La SARL Isirepro est une société commerciale de solutions de reprographie et de bureautique détenue par la SARL Isiconcept Informatique (la société Isiconcept), qui commercialise quant à elle des solutions informatiques.
Le 22 avril 2021, la société Koesio a procédé au rachat de la société Copie Repro, et a repris les salariés de celle-ci.
Reprochant aux sociétés Isirepro et Isiconcept des actes de concurrence déloyale, et notamment le débauchage de certains des anciens salariés de la société Copie Repro dont elle avait repris les contrats, la société Koesio a saisi le président du tribunal de commerce de Besançon d'une requête tendant à la désignation, sur le fondement de l'article 145 du code de procédure civile, d'un commissaire de justice afin de procéder à diverses constatations aux sièges sociaux des sociétés Isirepro et Isiconcept.

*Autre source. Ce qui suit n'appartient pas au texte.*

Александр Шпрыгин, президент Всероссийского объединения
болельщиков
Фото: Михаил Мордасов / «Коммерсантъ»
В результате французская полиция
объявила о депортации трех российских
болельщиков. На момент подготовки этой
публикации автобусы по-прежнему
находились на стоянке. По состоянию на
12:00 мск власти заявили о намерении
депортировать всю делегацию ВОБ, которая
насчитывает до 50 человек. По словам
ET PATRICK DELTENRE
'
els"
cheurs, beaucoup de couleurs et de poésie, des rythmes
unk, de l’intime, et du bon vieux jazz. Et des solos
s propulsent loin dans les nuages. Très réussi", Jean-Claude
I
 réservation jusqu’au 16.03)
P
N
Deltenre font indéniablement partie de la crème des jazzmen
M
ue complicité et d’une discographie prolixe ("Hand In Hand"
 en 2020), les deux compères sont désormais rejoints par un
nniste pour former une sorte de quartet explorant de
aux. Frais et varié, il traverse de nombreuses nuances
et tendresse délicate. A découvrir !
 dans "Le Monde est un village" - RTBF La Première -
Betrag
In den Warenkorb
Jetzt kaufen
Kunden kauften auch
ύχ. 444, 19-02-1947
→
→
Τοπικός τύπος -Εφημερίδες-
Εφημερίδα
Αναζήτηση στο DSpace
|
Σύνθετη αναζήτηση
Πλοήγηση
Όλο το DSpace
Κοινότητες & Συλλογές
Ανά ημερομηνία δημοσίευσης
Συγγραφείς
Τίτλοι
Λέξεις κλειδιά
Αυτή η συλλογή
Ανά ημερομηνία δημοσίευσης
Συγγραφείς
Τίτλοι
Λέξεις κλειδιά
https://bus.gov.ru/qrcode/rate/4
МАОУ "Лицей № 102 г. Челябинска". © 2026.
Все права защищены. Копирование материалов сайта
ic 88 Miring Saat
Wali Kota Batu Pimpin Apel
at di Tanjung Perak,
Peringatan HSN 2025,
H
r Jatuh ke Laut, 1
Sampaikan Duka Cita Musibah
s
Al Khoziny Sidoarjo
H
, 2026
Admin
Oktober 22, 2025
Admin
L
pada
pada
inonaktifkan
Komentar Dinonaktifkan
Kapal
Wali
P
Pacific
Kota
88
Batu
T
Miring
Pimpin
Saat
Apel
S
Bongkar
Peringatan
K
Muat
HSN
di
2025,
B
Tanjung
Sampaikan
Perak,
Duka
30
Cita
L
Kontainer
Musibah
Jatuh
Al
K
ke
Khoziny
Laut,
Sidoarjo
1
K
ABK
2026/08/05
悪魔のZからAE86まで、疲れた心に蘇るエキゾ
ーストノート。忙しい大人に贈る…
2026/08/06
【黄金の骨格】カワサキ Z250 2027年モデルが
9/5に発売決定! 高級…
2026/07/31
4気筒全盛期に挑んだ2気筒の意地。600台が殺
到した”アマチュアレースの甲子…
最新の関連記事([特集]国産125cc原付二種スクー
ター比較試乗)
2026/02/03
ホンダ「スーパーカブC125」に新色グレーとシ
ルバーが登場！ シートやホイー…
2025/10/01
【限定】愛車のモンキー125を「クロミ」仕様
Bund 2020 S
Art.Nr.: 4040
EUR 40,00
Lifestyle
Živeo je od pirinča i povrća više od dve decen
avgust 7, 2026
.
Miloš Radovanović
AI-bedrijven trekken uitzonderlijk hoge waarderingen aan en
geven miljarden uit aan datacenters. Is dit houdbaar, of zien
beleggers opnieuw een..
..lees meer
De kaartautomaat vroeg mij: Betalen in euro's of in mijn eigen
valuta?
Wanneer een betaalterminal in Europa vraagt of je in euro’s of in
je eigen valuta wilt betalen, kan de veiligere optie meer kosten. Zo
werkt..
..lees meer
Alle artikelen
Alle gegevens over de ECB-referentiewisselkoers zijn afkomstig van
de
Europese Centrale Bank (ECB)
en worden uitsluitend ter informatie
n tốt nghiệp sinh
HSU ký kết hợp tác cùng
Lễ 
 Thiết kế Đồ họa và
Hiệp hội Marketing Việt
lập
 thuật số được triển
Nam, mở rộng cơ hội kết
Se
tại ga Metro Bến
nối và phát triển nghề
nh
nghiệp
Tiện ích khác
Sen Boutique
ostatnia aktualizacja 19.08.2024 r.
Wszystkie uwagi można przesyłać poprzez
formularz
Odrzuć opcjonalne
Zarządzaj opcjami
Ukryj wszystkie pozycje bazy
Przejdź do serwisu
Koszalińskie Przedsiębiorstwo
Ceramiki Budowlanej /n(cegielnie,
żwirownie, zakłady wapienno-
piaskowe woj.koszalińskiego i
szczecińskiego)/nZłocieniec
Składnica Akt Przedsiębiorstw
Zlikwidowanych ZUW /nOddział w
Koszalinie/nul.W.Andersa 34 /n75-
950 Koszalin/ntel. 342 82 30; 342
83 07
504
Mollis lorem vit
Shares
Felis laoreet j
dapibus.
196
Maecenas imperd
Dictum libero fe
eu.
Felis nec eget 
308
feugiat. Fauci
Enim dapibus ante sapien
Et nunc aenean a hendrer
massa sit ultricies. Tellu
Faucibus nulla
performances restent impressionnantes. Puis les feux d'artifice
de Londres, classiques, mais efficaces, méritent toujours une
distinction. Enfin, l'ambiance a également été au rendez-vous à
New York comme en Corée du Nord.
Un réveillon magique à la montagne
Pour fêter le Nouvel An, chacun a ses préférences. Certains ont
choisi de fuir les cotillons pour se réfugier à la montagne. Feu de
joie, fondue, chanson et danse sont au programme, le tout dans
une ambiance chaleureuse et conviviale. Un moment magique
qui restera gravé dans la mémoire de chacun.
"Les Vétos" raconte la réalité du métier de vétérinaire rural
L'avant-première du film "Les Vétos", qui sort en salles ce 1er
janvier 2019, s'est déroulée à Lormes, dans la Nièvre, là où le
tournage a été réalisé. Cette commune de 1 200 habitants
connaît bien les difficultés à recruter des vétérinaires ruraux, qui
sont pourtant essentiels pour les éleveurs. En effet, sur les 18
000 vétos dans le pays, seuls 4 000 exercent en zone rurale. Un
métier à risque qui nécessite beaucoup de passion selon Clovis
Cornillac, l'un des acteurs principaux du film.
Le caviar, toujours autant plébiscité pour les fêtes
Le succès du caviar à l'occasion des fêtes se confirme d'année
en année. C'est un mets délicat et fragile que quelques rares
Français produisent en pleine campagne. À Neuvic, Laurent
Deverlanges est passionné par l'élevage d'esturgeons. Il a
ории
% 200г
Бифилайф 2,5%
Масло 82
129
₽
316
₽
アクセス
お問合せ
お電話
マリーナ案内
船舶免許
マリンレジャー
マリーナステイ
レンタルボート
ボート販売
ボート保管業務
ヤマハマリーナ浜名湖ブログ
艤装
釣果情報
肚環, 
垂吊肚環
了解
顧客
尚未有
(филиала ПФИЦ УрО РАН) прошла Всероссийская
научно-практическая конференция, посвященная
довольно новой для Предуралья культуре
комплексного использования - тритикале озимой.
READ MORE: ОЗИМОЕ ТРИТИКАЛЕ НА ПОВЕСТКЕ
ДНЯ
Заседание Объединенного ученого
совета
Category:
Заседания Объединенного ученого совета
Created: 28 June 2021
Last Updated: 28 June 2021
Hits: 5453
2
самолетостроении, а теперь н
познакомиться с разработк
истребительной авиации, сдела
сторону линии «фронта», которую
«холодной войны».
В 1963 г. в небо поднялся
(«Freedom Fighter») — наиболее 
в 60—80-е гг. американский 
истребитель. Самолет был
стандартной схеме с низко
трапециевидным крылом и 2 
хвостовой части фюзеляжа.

Par ordonnance du 13 février 2024, le président du tribunal de commerce, au visa de la requête, a :
- désigné la SELARL Lexlegati, huissiers de justice (...) ;
- autorisé l'huissier à se faire assister dans l'exercice de sa mission par un expert informatique indépendant des parties requérantes ;
Avec pour mission :
* se rendre au siège social de la société Isirepro et de la société Isiconcept (...) ;
* laisser l'huissier ainsi que l'expert informatique accéder à la totalité des locaux dont ces sociétés auraient l'usage et la jouissance, et, au besoin dans ses établissements ou annexes situés dans le ressort de leur compétence territoriale ;
* se faire communiquer l'identité de toutes les personnes présentes dans les lieux précités et d'obtenir de celles-ci qu'elles en justifient par tout moyen au besoin par la présentation d'une pièce d'identité ;
* vérifier si Mme [M] [K], M. [B] [L], M. [E] [I] et M. [C] [O] travaillent pour la société Isirepro ou Isiconcept, le cas échéant se faire remettre l'original du contrat de travail les liant à la société Isirepro ou à la société Isiconcept ;
* se faire remettre, ou à défaut de communication spontanée, rechercher l'original afin d'en prendre copie des contrats conclus entre Isirepro et les anciens clients de la société Copie Repro/Koesio ayant résilié leur contrat depuis le 2 juin 2022, à savoir :
* Literie [W]
* Pays des 7 Rivières
* Bati.fr
* Est Emballages
* Mairie de [Localité 3]
* [P] [X]
* SNDRA
* IAD Territoire Digital
* FMA [F] [Z] Automatisme
* [Adresse 6]
* Sielec
* la Roche du Trésor
* office notarial Henri Oechslin
* JPA Conditionnement et Emballage
* Emballage Comtois
* [Adresse 4]
* commune de [Localité 2]
* CPCM
* SNC Pretet
* Ec'Lor Expertise Comptable
* SARL le Pétrin
* [Adresse 7]
* MPG Conseil Expertise
* Maison Cottin
* Seguin Maîtrise d'oeuvre
* INCO
* mairie de [Localité 5]
* Mécano Service 39
* Pépinière Guillaume
- autorisé l'expert informatique à installer tout logiciel ou brancher tout périphérique pour les besoins des opérations, afin de rechercher et se faire remettre :
* les fichiers informatiques et documents comportant dans leur dénomination ou dans leur contenu le terme (en majuscule ou en minuscule) : 'Koesio', 'Burocom', 'Copie Repro', ainsi que les noms des clients cités ci-avant ;
* les messages électroniques présentant dans leur objet ou leur contenu le ou les termes précités sur le logiciel de messagerie des sociétés Isirepro et Isiconcept :
* dans l'hypothèse où les emails ne seraient pas stockés dans un client de messagerie (type Outlook, Outlook Express, Lotus Note, Mail, Mozilla, etc.), de procéder à la consultation de l'historique des sites web consultés sur le dernier mois afin de déterminer l'utilisation d'un Webmail (type Hotmail, Gmail, Yahoo, Orange, etc.)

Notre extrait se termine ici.